Pandas col.replace(dict) takes too much memory

I've code which run fine about ~10 month ago and now fails due to running out of memory. The code basically does this:

groups = [[1,2,3][222,333,444, 555], ...]  # from a 1.4MB json file
# about 30k such groups, results in ~70k replacements
for replace_list in groups:
        replacement = sorted(replace_list)[0]
        for replace_id in replace_list:
            if replace_id == replacement:
                continue
            replace_dict[replace_id] = replacement
# len(_col) == 974757
_col = df[column].astype("int64")
_col.replace(replace_dict, inplace=True)

I've now split the replacement_dict into 2k chunks and and this works (takes about 20 seconds for each chunk).

Comment From: jreback

can you provide the file, pandas, numpy version that it was better on and what you are trying on now?
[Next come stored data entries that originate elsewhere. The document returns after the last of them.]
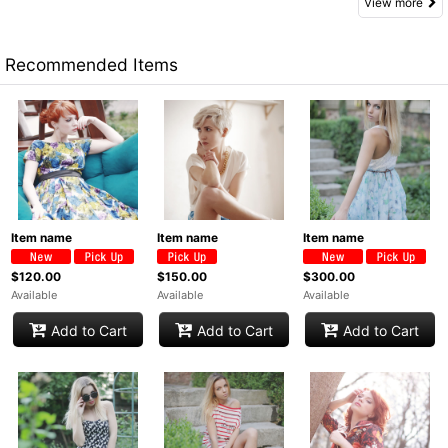
View more
Recommended Items
Item name
Item name
Item name
$120.00
$150.00
$300.00
Available
Available
Available
Add to Cart
Add to Cart
Add to Cart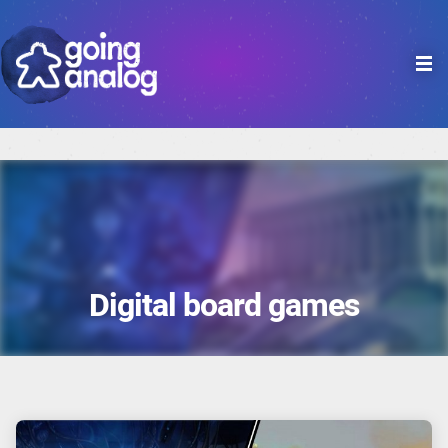

Digital board games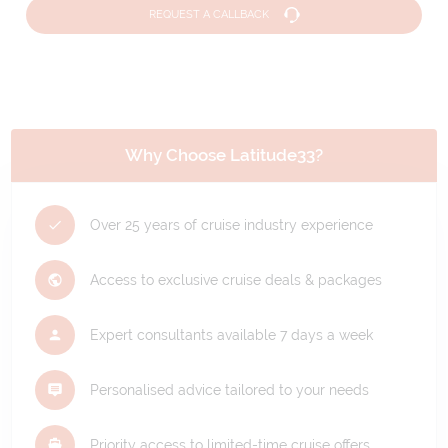
REQUEST A CALLBACK
Why Choose Latitude33?
Over 25 years of cruise industry experience
Access to exclusive cruise deals & packages
Expert consultants available 7 days a week
Personalised advice tailored to your needs
Priority access to limited-time cruise offers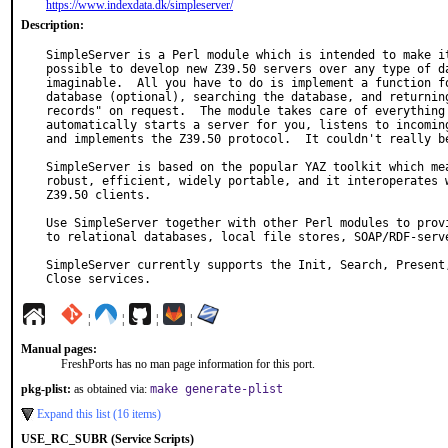
https://www.indexdata.dk/simpleserver/
Description:
SimpleServer is a Perl module which is intended to make it
possible to develop new Z39.50 servers over any type of da
imaginable.  All you have to do is implement a function fo
database (optional), searching the database, and returning
records" on request.  The module takes care of everything 
automatically starts a server for you, listens to incoming
and implements the Z39.50 protocol.  It couldn't really be
SimpleServer is based on the popular YAZ toolkit which mea
robust, efficient, widely portable, and it interoperates w
Z39.50 clients.

Use SimpleServer together with other Perl modules to provi
to relational databases, local file stores, SOAP/RDF-serve
SimpleServer currently supports the Init, Search, Present,
Close services.
¦
¦
¦
¦
Manual pages:
FreshPorts has no man page information for this port.
pkg-plist:
as obtained via:
make generate-plist
Expand this list (16 items)
USE_RC_SUBR (Service Scripts)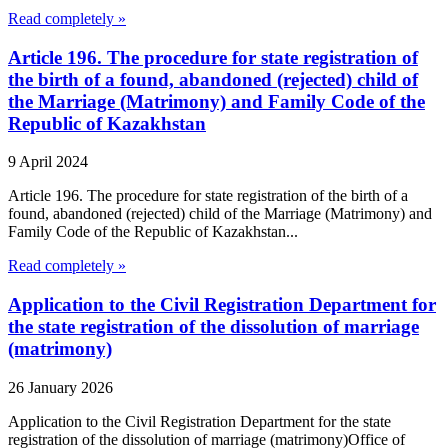
Read completely »
Article 196. The procedure for state registration of
the birth of a found, abandoned (rejected) child of
the Marriage (Matrimony) and Family Code of the
Republic of Kazakhstan
9 April 2024
Article 196. The procedure for state registration of the birth of a
found, abandoned (rejected) child of the Marriage (Matrimony) and
Family Code of the Republic of Kazakhstan...
Read completely »
Application to the Civil Registration Department for
the state registration of the dissolution of marriage
(matrimony)
26 January 2026
Application to the Civil Registration Department for the state
registration of the dissolution of marriage (matrimony)Office of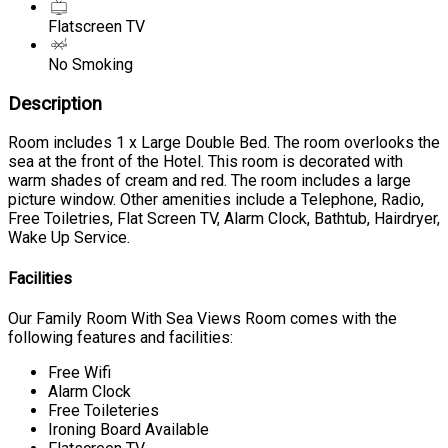
Flatscreen TV
No Smoking
Description
Room includes 1 x Large Double Bed. The room overlooks the
sea at the front of the Hotel. This room is decorated with
warm shades of cream and red. The room includes a large
picture window. Other amenities include a Telephone, Radio,
Free Toiletries, Flat Screen TV, Alarm Clock, Bathtub, Hairdryer,
Wake Up Service.
Facilities
Our Family Room With Sea Views Room comes with the
following features and facilities:
Free Wifi
Alarm Clock
Free Toileteries
Ironing Board Available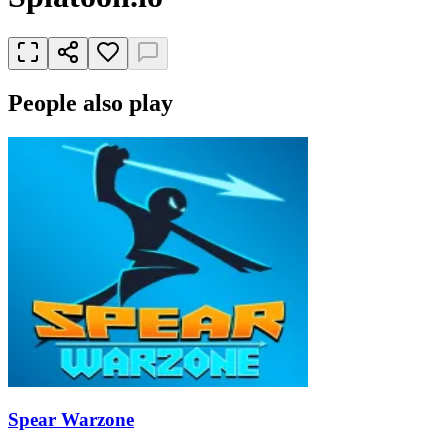
People also play
Spear Warzone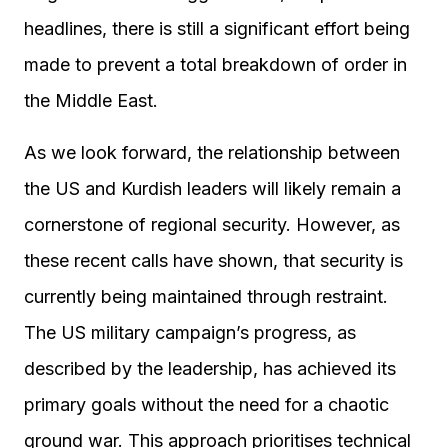
headlines, there is still a significant effort being
made to prevent a total breakdown of order in
the Middle East.
As we look forward, the relationship between
the US and Kurdish leaders will likely remain a
cornerstone of regional security. However, as
these recent calls have shown, that security is
currently being maintained through restraint.
The US military campaign’s progress, as
described by the leadership, has achieved its
primary goals without the need for a chaotic
ground war. This approach prioritises technical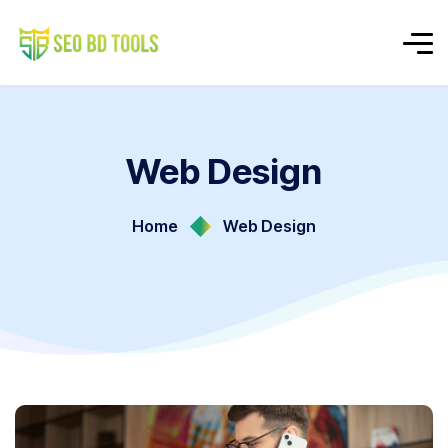
Web Design
Home
Web Design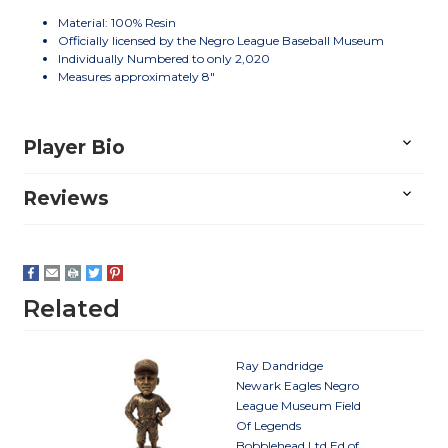
Material: 100% Resin
Officially licensed by the Negro League Baseball Museum
Individually Numbered to only 2,020
Measures approximately 8"
Player Bio
Reviews
Related
Ray Dandridge
Newark Eagles Negro
League Museum Field
Of Legends
Bobblehead Ltd Ed of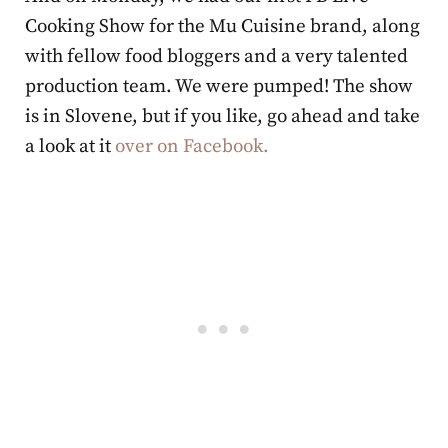
Cooking Show for the Mu Cuisine brand, along
with fellow food bloggers and a very talented
production team. We were pumped! The show
is in Slovene, but if you like, go ahead and take
a look at it
over on Facebook.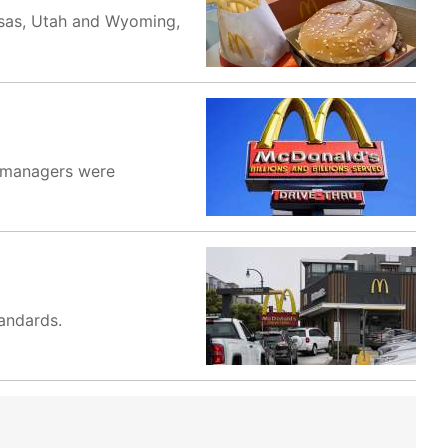
ansas, Utah and Wyoming,
e managers were
tandards.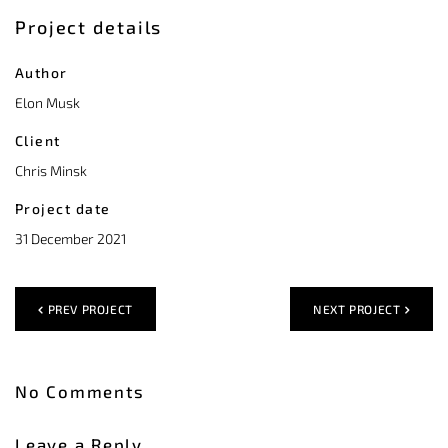
Project details
Author
Elon Musk
Client
Chris Minsk
Project date
31 December 2021
PREV PROJECT
NEXT PROJECT
No Comments
Leave a Reply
also, try wi/o the in-place operation

Comment From: jankatins

The replacement file is no problem, but the dataframe is internal and about 400MB csv unziped :-(

Now I do it similar to this:

groups = [[1,2,3][222,333,444, 555], ...]  # from a 1.4MB json file
# about 30k such groups, results in ~70k replacements
count = 0
_col = df[column].astype("int64")
replace_dict = {}
for replace_list in groups:
        count +=1
        replacement = sorted(replace_list)[0]
        for replace_id in replace_list:
            if replace_id == replacement:
                continue
            replace_dict[replace_id] = replacement
        if count > 2000:
            _col = _col.replace(replace_dict)
            replace_dict = {}
            count = 0
_col = _col.replace(replace_dict) # for the last chunk

This works (takes about 11min) and 4.7GB of RAM are in use.

pandas._np_version
Out[3]: '1.8.0'

pandas.__version__
Out[4]: '0.13.1-489-g7ffa655'

I don't remember the numpy/pandas version from 10 month ago (The replacement file was generated on 17.05.2013, so during that week it worked) :-( It was probably whatever was on pandas master and the latest numpy release (I compile pandas from head and install numpy from cgolhlkes installers).

Comment From: jreback

@cpcloud ?

Comment From: dsm054

Something seems strange here.

@JanSchulz: how long does _col.apply(lambda x: replace_dict.get(x, x)) take?

Comment From: jankatins

WTF:

replacements_by_XXX.json (16:35:42):  groups: 31612 replacements: 77846 =>  1.36s
replacements_by_XXXY.json (16:35:43):  groups: 19576 replacements: 33845 =>  1.03s
replacements_manual.json (16:35:44):  groups: 16 replacements: 17 =>  864ms
Wall time: 3.26 s

This took 20min with the above "2k chunks" code.

Comment From: jreback

@JanSchulz I don't understand your problem exactly, but instead of replacing, why wouldn't you use these as indexers.

e.g. say you are replacing string to numbers; just construct a list (or series) of the strings, then do s.take(numbers) (or s.iloc)?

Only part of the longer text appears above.